● **REQUIRED WORK**:
All lines from the one containing "новой вкладке..и держу открытыми пок" down to the final line of the entries below: return them exactly.

(Records excerpted from a collection)

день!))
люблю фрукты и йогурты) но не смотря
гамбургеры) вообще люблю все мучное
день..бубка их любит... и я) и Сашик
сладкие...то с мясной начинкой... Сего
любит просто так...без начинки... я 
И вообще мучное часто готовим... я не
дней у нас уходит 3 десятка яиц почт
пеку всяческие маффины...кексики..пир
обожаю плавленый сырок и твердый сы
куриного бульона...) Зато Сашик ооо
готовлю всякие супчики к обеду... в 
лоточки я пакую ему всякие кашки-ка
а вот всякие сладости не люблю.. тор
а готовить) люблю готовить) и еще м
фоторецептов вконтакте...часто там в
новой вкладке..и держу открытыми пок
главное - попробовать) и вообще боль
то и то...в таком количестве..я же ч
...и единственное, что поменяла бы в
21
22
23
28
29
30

● **RESPONSE TO THE TASK**:
новой вкладке..и держу открытыми пок
главное - попробовать) и вообще боль
то и то...в таком количестве..я же ч
...и единственное, что поменяла бы в
21
22
23
28
29
30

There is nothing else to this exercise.